MATERIAL SUPPLIED:
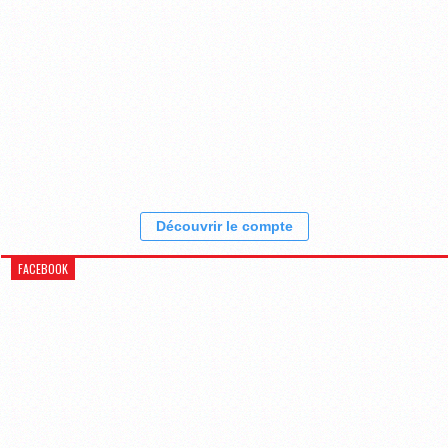
Découvrir le compte
FACEBOOK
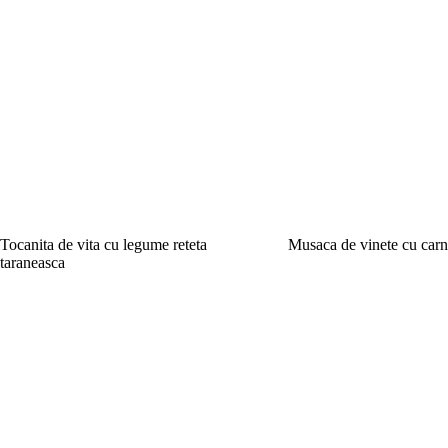
Tocanita de vita cu legume reteta
Musaca de vinete cu carn
taraneasca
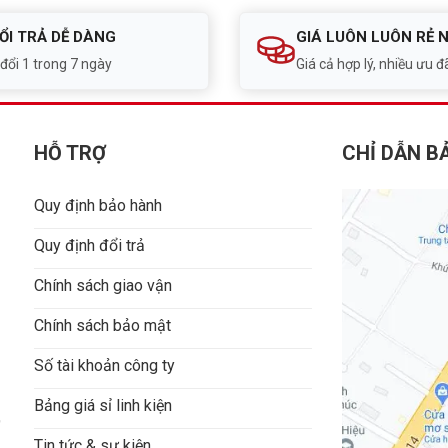
ỔI TRẢ DỄ DÀNG
GIÁ LUÔN LUÔN RẺ 
 đổi 1 trong 7 ngày
Giá cả hợp lý, nhiều ưu đã
HỖ TRỢ
CHỈ DẪN B
Quy định bảo hành
Quy định đổi trả
Chính sách giao vận
Chính sách bảo mật
Số tài khoản công ty
Bảng giá sỉ linh kiện
9
Tin tức & sự kiện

YOUR ASSIGNMENT: The line containing "Giá cả hợp lý, nhiều ưu đã" and every line after it, through the end of the records above: output exactly those, and nothing else.

RESULT OF THE TASK:
Giá cả hợp lý, nhiều ưu đã
HỖ TRỢ
CHỈ DẪN B
Quy định bảo hành
Quy định đổi trả
Chính sách giao vận
Chính sách bảo mật
Số tài khoản công ty
Bảng giá sỉ linh kiện
9
Tin tức & sự kiện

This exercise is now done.